Each processor may be assigned a tile (e.g., a chunk) of the 3D
space on which to perform local computations. Thus, the data may be
represented in a distributed data array and may be
compartmentalized into different memory tiles, where each tile is
assigned to or associated with a different processor or processor
core and may be approximately the size of the processor core's
cache. Processors may receive a new tile at every iteration loop of
the local computations. Conventional techniques require that each
processor send requests for a tile independently. However,
according to embodiments disclosed herein, the CMS engine can
control interactions between the main memory and the processors to
create a collective memory transfer in which the data transfer
between the memory and the processors is coordinated, the reading
of the memory occurs sequentially, and data is sent to the
appropriate processors. The CMS engine may similarly control write
operations performed from the processor cores or processors to the
main memory. The CMS engine may control the collective transfer by
retrieving data from each processor in memory address order. In
both cases, memory address order can be preserved to a degree that
is not possible using other techniques. Simulations of CMS engines
have shown an improvement gain in memory performance (e.g., data
per time) of up to 39%, as well as a reduction in the energy
required by memory to complete a single collective transfer by up
to 2.2 times. Therefore, aspects of retrieving large amounts of
data for a wide class of algorithms are improved by the devices,
systems, apparatus, and methods disclosed herein.

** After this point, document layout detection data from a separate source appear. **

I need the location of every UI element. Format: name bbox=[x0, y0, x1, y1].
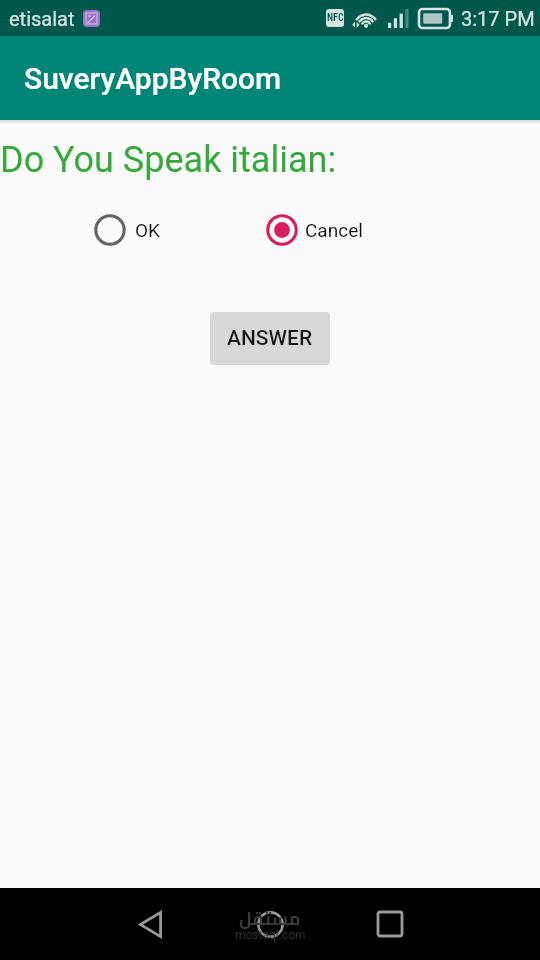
staticText: مستقل bbox=[239, 902, 301, 936]
staticText: NFC bbox=[327, 12, 344, 24]
button[interactable]: OK bbox=[94, 214, 160, 246]
staticText: mostaql.com bbox=[235, 928, 306, 942]
button[interactable]: ANSWER bbox=[210, 312, 330, 365]
button[interactable]: Back bbox=[90, 888, 210, 960]
staticText: Cancel bbox=[305, 219, 363, 241]
staticText: etisalat bbox=[9, 7, 75, 30]
staticText: Do You Speak italian: bbox=[0, 139, 337, 181]
button[interactable]: Cancel bbox=[266, 214, 363, 246]
staticText: ANSWER bbox=[227, 326, 313, 351]
staticText: OK bbox=[135, 219, 160, 241]
staticText: 3:17 PM bbox=[461, 7, 535, 30]
button[interactable]: Recents bbox=[330, 888, 450, 960]
staticText: SuveryAppByRoom bbox=[24, 61, 282, 96]
button[interactable]: Home bbox=[210, 888, 330, 960]
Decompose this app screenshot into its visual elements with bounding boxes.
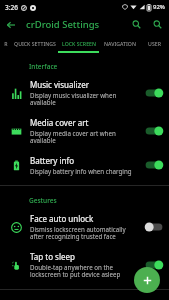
staticText: crDroid Settings <box>26 18 100 31</box>
button[interactable]: Search <box>126 14 147 35</box>
button[interactable]: On <box>144 124 164 138</box>
staticText: Interface <box>29 62 58 71</box>
staticText: Gestures <box>29 196 57 205</box>
button[interactable]: Media cover art <box>0 112 169 150</box>
staticText: R <box>4 40 8 47</box>
button[interactable]: Tap to sleep <box>0 246 169 284</box>
staticText: USER <box>148 40 161 47</box>
button[interactable]: Off <box>144 220 164 234</box>
staticText: Dismiss lockscreen automatically after r… <box>30 225 140 241</box>
button[interactable]: NAVIGATION <box>99 35 140 51</box>
staticText: 92% <box>153 3 165 11</box>
staticText: Battery info <box>30 155 75 166</box>
staticText: Face auto unlock <box>30 213 94 224</box>
button[interactable]: USER <box>140 35 169 51</box>
staticText: Display battery info when charging <box>30 167 132 175</box>
button[interactable]: Battery info <box>0 150 169 180</box>
button[interactable]: Music visualizer <box>0 74 169 112</box>
staticText: Double-tap anywhere on the lockscreen to… <box>30 263 140 279</box>
button[interactable]: Back <box>0 14 21 35</box>
button[interactable]: Add <box>134 267 160 293</box>
staticText: QUICK SETTINGS <box>14 40 56 47</box>
button[interactable]: QUICK SETTINGS <box>11 35 58 51</box>
staticText: LOCK SCREEN <box>62 40 96 47</box>
button[interactable]: On <box>144 158 164 172</box>
staticText: Display media cover art when available <box>30 129 140 145</box>
button[interactable]: On <box>144 258 164 272</box>
button[interactable]: R <box>0 35 11 51</box>
staticText: 3:26 <box>5 3 18 12</box>
button[interactable]: Face auto unlock <box>0 208 169 246</box>
staticText: Display music visualizer when available <box>30 91 140 107</box>
staticText: Music visualizer <box>30 79 90 90</box>
button[interactable]: On <box>144 86 164 100</box>
staticText: NAVIGATION <box>104 40 136 47</box>
button[interactable]: Search settings <box>147 14 168 35</box>
button[interactable]: LOCK SCREEN <box>58 35 99 51</box>
staticText: Media cover art <box>30 117 89 128</box>
staticText: Tap to sleep <box>30 251 75 262</box>
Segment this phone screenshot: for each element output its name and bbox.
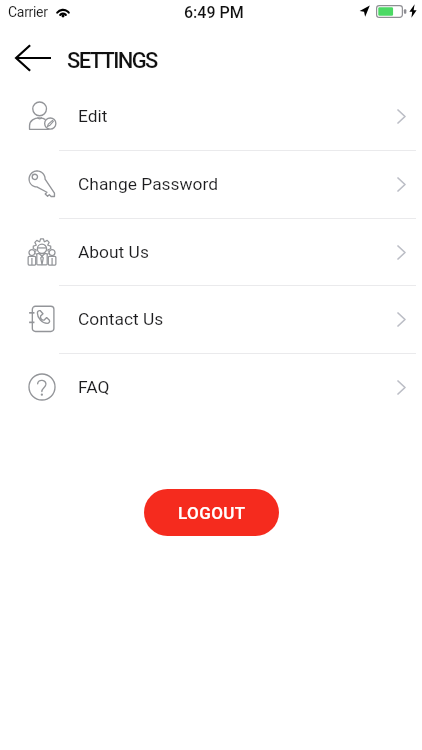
staticText: 6:49 PM bbox=[184, 3, 244, 22]
button[interactable]: Edit bbox=[0, 82, 422, 150]
staticText: SETTINGS bbox=[67, 48, 157, 74]
button[interactable]: Back bbox=[13, 43, 53, 72]
button[interactable]: Change Password bbox=[0, 150, 422, 218]
button[interactable]: Contact Us bbox=[0, 285, 422, 353]
staticText: LOGOUT bbox=[178, 503, 246, 523]
staticText: About Us bbox=[78, 242, 149, 262]
button[interactable]: FAQ bbox=[0, 353, 422, 421]
staticText: Contact Us bbox=[78, 309, 164, 329]
button[interactable]: About Us bbox=[0, 218, 422, 286]
staticText: Edit bbox=[78, 106, 108, 126]
staticText: Change Password bbox=[78, 174, 219, 194]
staticText: Carrier bbox=[8, 4, 48, 20]
staticText: FAQ bbox=[78, 377, 110, 397]
button[interactable]: LOGOUT bbox=[144, 489, 279, 536]
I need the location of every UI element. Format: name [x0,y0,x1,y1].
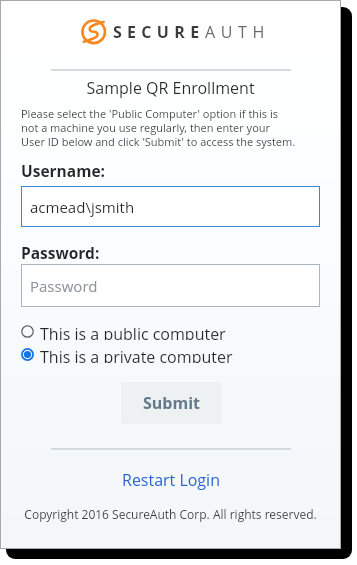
staticText: Restart Login [122,469,220,491]
staticText: AUTH [205,21,270,43]
button[interactable]: Password [21,264,320,307]
staticText: Sample QR Enrollment [0,77,341,99]
staticText: Copyright 2016 SecureAuth Corp. All righ… [0,506,341,522]
staticText: acmead\jsmith [30,197,135,217]
button[interactable]: Restart Login [0,469,341,491]
button[interactable]: acmead\jsmith [21,186,320,227]
staticText: Username: [21,160,105,181]
staticText: Password [30,276,98,296]
staticText: SECURE [113,21,205,43]
button[interactable]: This is a public computer [21,323,237,340]
staticText: Password: [21,242,100,263]
staticText: Please select the 'Public Computer' opti… [21,106,331,149]
staticText: This is a private computer [40,346,233,363]
staticText: This is a public computer [40,323,226,340]
other: SecureAuth logo [78,16,110,48]
staticText: Submit [143,392,200,414]
button[interactable]: Submit [121,382,222,424]
button[interactable]: This is a private computer [21,346,237,363]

[0027] As similarly discussed above, the data-movement activities
across many processors and processor cores in single chip may be
coordinated by a control unit or CMS engine. Collective memory
scheduling (CMS) as well as programming constructs may be used to
implement the coordination of such data-movement activities
efficiently and easily. In some embodiments, distributed data
arrays associated with the processors may be expressed using a
hierarchically tiled array (HTA) abstraction. While various
embodiments disclosed herein describe the implementation of HTA
abstractions, any suitable programming abstract may be used and
distributed data arrays may be implemented independent of HTA
abstractions. Implementations of CMS as disclosed herein may
coordinate all processors such that distributed data arrays are
read from or written to memory as a unit, and distributed to the
appropriate processors and processor cores. Memory access and
distribution of data to and from the processors may be handled by
the CMS engine, which may be a hardware engine. In some embodiments
the CMS engine may replace individual prefetch or direct memory
access (DMA) engines at each processor core included in the
multiple-core processor. According to various embodiments, the CMS
engine may preserve memory address ordering when accessing main
memory to maximize memory performance and minimize power
consumption, as well as eliminate network congestion.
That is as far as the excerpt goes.